Evaluating the model
Recall (R)
$R = \frac{TP}{TP + FN}$ i.e. number of true values “recalled” out of total true values
Precision (P)
$P = \frac{TP}{TP + FP}$ i.e. How precise you were in identifying positive cases.
Covid RTPCR Test has high precision and low recall. This means if the test result is Covid positive, there is a high chance that it is correct but if it says negative, nothing can said with certainty.
F1 score
F1 = DICE Score = $ 2\frac{PR}{P + R} = 2\frac{TP}{2TP + FP + FN}$ . Can be thought of a combination of Recall and Precision.
Jaccards’S Index / IOU vs DICE
F1 = DICE Score = $2PR(P + R) = \frac{2TP}{2TP + FP + FN}$
Intersection over Union (IOU) = $\frac{TP}{TP + FP + FN}$
Both are used for segmentation tasks, DICE is more common in medical image segmentation.
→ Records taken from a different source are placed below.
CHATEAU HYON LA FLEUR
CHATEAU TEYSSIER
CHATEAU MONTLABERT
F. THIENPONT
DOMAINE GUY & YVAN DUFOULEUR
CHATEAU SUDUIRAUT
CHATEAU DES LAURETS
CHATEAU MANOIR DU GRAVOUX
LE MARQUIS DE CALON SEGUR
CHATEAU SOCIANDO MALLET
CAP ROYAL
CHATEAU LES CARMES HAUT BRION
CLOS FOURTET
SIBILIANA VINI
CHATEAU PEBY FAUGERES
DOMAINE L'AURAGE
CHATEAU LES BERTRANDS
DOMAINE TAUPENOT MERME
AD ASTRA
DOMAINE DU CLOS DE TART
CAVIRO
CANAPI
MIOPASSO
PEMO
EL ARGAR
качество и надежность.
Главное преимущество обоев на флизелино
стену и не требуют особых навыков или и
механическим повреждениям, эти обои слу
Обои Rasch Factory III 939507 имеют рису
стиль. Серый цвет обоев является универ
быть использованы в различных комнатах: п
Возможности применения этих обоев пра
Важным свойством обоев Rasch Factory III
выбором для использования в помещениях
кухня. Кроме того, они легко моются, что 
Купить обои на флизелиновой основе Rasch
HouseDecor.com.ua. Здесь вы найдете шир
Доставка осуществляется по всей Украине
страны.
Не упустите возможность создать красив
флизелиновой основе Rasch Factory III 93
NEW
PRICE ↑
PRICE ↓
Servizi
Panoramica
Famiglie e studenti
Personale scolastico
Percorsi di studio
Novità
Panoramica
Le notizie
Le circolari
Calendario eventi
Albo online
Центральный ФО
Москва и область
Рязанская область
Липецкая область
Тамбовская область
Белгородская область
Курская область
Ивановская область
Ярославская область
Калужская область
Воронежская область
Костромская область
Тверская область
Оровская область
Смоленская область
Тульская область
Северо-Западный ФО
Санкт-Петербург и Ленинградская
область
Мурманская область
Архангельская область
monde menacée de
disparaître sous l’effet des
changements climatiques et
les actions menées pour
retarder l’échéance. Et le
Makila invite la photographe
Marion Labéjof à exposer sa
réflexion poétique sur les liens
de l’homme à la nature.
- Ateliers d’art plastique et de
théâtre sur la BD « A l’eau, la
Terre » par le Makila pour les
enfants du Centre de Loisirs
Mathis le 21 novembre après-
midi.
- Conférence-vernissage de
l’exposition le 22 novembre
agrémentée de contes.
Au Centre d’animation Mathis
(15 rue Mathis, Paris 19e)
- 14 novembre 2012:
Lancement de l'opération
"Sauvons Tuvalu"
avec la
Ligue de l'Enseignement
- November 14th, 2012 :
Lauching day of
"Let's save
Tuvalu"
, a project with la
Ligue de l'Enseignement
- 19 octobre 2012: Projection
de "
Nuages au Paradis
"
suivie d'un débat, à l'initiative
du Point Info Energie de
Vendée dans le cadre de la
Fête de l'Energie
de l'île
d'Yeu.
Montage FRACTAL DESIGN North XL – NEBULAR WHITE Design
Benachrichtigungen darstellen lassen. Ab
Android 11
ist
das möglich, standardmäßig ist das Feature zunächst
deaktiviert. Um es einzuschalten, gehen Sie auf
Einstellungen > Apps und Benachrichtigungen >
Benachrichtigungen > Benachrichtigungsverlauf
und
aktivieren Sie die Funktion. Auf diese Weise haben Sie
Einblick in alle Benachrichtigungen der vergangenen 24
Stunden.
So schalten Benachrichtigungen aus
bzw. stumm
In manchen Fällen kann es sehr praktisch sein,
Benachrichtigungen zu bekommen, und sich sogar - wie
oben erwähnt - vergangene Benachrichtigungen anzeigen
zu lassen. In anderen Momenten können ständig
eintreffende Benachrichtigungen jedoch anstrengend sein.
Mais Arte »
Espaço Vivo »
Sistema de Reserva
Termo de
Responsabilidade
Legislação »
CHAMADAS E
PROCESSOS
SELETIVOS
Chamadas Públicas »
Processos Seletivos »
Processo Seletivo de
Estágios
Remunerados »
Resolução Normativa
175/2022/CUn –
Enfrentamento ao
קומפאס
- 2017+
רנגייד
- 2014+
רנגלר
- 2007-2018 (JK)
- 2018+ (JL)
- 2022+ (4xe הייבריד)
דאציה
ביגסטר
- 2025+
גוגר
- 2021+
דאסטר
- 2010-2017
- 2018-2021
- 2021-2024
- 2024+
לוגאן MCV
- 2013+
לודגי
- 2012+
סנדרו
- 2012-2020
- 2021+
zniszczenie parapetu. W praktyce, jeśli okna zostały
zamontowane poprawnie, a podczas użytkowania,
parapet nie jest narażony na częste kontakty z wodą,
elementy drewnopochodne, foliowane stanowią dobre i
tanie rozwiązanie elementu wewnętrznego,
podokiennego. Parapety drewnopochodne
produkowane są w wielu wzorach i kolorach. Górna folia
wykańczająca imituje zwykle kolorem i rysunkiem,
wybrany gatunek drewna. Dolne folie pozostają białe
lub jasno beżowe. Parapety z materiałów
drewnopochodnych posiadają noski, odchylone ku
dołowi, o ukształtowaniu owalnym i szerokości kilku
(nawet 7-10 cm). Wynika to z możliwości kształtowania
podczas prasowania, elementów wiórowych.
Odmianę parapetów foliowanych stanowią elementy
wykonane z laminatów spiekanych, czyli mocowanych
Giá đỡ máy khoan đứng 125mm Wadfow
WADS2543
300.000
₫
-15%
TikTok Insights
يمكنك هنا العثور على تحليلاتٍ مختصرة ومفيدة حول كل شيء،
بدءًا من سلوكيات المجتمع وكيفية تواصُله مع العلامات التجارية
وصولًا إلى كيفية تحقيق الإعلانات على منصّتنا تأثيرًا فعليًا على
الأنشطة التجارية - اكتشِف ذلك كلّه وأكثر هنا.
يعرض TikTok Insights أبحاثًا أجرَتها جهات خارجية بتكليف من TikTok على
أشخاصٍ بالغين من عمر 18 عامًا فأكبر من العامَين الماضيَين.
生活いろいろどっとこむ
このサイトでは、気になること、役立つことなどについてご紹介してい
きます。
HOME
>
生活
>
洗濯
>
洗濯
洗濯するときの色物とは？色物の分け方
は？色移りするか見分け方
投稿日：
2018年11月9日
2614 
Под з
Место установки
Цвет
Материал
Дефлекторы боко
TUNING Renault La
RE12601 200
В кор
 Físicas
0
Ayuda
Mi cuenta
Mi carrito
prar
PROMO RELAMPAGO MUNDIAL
Normalization vs Standardization
Normalization or Min-Max Scaling
It is used to transform features to be on a similar scale. The new point is calculated as:
$$X_{new} = \frac{X - X_{min}}{X_{max} - X_{min}}$$
This scales the range to [0, 1] or sometimes [-1, 1]. Geometrically speaking, transformation squishes the n-dimensional data into an n-dimensional unit hypercube. Normalization is useful when there are no outliers as it cannot cope up with them. Usually, we would scale age and not incomes because only a few people have high incomes but the age is close to uniform.
Standardization or Z-Score Normalization
It is the transformation of features by subtracting from mean and dividing by standard deviation. This is often called as Z-score.
$$X_{new} = \frac{(X - mean)}{Std}$$
Standardization can be helpful in cases where the data follows a Gaussian distribution. However, this does not have to be necessarily true. Geometrically speaking, it translates the data to the mean vector of original data to the origin and squishes or expands the points if std is 1 respectively. We can see that we are just changing mean and standard deviation to a standard normal distribution which is still normal thus the shape of the distribution is not affected.
Standardization does not get affected by outliers because there is no predefined range of transformed features.
K-Means vs KNN
K-means is a clustering algorithm that tries to partition a set of points into K sets (clusters) such that the points in each cluster tend to be near each other. It is unsupervised because the points have no external label. It is also a simplified version of the EM algorithm. It is also called Lloyd’s algorithm.
KNN is a classification algorithm that tries to classify a new point based on the labels of the K nearest neighbours. It is supervised because we need labels of the previous points. KNN may be used after K-Means.
Gaussian/Normal Distribution
If $x_i and x_j$ are statistically independent, $σ_{ij}$ = 0. If statistical all the off-diagonal elements are zero, p(x) reduces to the product of the univariate normal densities for the components of x.
Covariance matrix is always positive semi definite. The way covriance is defined, it becomes both symmetric and has positive eigen values hence it is positive semi-difinite. To prove one can observe that the covariance matrix can always be converted to a diagonal matrix which is represents the variance of the RV which is always greater than zero. (semi means zero variance which depends on the problem).
Also, Gaussian distribution is the maximum entropy distribution for an unbounded variable, given its mean an standard deviation, and a Gamma distribution is the maximum entropy distribution for a positive variable, given its mean value and the mean value of its logarithm.